++++ DATA EXTRACT ++++

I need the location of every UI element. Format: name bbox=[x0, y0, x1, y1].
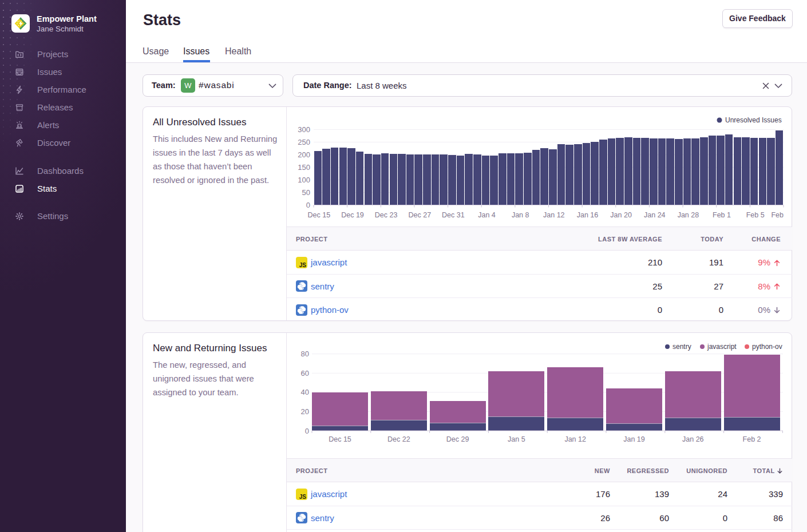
svg-text:80: 80 bbox=[301, 350, 309, 358]
svg-text:150: 150 bbox=[298, 163, 310, 172]
svg-text:0: 0 bbox=[305, 427, 309, 435]
svg-text:Feb 1: Feb 1 bbox=[713, 211, 731, 219]
svg-text:Jan 20: Jan 20 bbox=[610, 211, 632, 219]
svg-text:Unresolved Issues: Unresolved Issues bbox=[725, 116, 782, 124]
svg-text:Jan 24: Jan 24 bbox=[644, 211, 666, 219]
svg-text:Dec 15: Dec 15 bbox=[307, 211, 330, 219]
svg-text:50: 50 bbox=[302, 188, 310, 197]
svg-text:Dec 22: Dec 22 bbox=[387, 435, 410, 443]
svg-text:Feb 5: Feb 5 bbox=[746, 211, 765, 219]
svg-text:Jan 16: Jan 16 bbox=[577, 211, 599, 219]
svg-text:Jan 8: Jan 8 bbox=[512, 211, 529, 219]
svg-text:Jan 4: Jan 4 bbox=[478, 211, 496, 219]
svg-text:Jan 12: Jan 12 bbox=[564, 435, 586, 443]
svg-text:Dec 29: Dec 29 bbox=[446, 435, 469, 443]
svg-text:Jan 5: Jan 5 bbox=[508, 435, 525, 443]
svg-text:300: 300 bbox=[298, 125, 310, 134]
svg-text:Jan 26: Jan 26 bbox=[682, 435, 704, 443]
svg-text:Feb 2: Feb 2 bbox=[743, 435, 761, 443]
svg-text:Jan 12: Jan 12 bbox=[543, 211, 565, 219]
svg-text:Dec 27: Dec 27 bbox=[408, 211, 431, 219]
svg-text:Jan 28: Jan 28 bbox=[678, 211, 699, 219]
svg-text:0: 0 bbox=[306, 201, 310, 209]
svg-text:Dec 15: Dec 15 bbox=[329, 435, 351, 443]
svg-text:sentry: sentry bbox=[672, 343, 691, 351]
svg-text:Feb: Feb bbox=[771, 211, 784, 219]
svg-text:Dec 23: Dec 23 bbox=[375, 211, 398, 219]
svg-text:Dec 19: Dec 19 bbox=[341, 211, 364, 219]
svg-text:100: 100 bbox=[298, 176, 310, 184]
svg-text:javascript: javascript bbox=[707, 343, 737, 351]
svg-text:250: 250 bbox=[298, 138, 310, 146]
svg-text:Jan 19: Jan 19 bbox=[623, 435, 645, 443]
svg-text:200: 200 bbox=[298, 150, 310, 159]
svg-text:60: 60 bbox=[301, 369, 309, 378]
svg-text:20: 20 bbox=[301, 407, 309, 416]
svg-text:python-ov: python-ov bbox=[752, 343, 782, 351]
svg-text:Dec 31: Dec 31 bbox=[442, 211, 465, 219]
svg-text:40: 40 bbox=[301, 388, 309, 396]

++++

#### [YOUR GOAL]
Copy the records above precisely, and leave every image out of the copy.

#### [SOLUTION TO THIS PROBLEM]
I need the location of every UI element. Format: name bbox=[x0, y0, x1, y1].
svg-text:80: 80 bbox=[301, 350, 309, 358]
svg-text:150: 150 bbox=[298, 163, 310, 172]
svg-text:0: 0 bbox=[305, 427, 309, 435]
svg-text:Feb 1: Feb 1 bbox=[713, 211, 731, 219]
svg-text:Jan 20: Jan 20 bbox=[610, 211, 632, 219]
svg-text:Unresolved Issues: Unresolved Issues bbox=[725, 116, 782, 124]
svg-text:Jan 24: Jan 24 bbox=[644, 211, 666, 219]
svg-text:Dec 15: Dec 15 bbox=[307, 211, 330, 219]
svg-text:50: 50 bbox=[302, 188, 310, 197]
svg-text:Dec 22: Dec 22 bbox=[387, 435, 410, 443]
svg-text:Feb 5: Feb 5 bbox=[746, 211, 765, 219]
svg-text:Jan 16: Jan 16 bbox=[577, 211, 599, 219]
svg-text:Jan 8: Jan 8 bbox=[512, 211, 529, 219]
svg-text:Jan 4: Jan 4 bbox=[478, 211, 496, 219]
svg-text:Jan 12: Jan 12 bbox=[564, 435, 586, 443]
svg-text:Dec 29: Dec 29 bbox=[446, 435, 469, 443]
svg-text:Jan 5: Jan 5 bbox=[508, 435, 525, 443]
svg-text:300: 300 bbox=[298, 125, 310, 134]
svg-text:Jan 26: Jan 26 bbox=[682, 435, 704, 443]
svg-text:Feb 2: Feb 2 bbox=[743, 435, 761, 443]
svg-text:Jan 12: Jan 12 bbox=[543, 211, 565, 219]
svg-text:Dec 27: Dec 27 bbox=[408, 211, 431, 219]
svg-text:Jan 28: Jan 28 bbox=[678, 211, 699, 219]
svg-text:0: 0 bbox=[306, 201, 310, 209]
svg-text:Dec 15: Dec 15 bbox=[329, 435, 351, 443]
svg-text:sentry: sentry bbox=[672, 343, 691, 351]
svg-text:Feb: Feb bbox=[771, 211, 784, 219]
svg-text:Dec 23: Dec 23 bbox=[375, 211, 398, 219]
svg-text:Dec 19: Dec 19 bbox=[341, 211, 364, 219]
svg-text:100: 100 bbox=[298, 176, 310, 184]
svg-text:javascript: javascript bbox=[707, 343, 737, 351]
svg-text:250: 250 bbox=[298, 138, 310, 146]
svg-text:Jan 19: Jan 19 bbox=[623, 435, 645, 443]
svg-text:200: 200 bbox=[298, 150, 310, 159]
svg-text:60: 60 bbox=[301, 369, 309, 378]
svg-text:20: 20 bbox=[301, 407, 309, 416]
svg-text:python-ov: python-ov bbox=[752, 343, 782, 351]
svg-text:Dec 31: Dec 31 bbox=[442, 211, 465, 219]
svg-text:40: 40 bbox=[301, 388, 309, 396]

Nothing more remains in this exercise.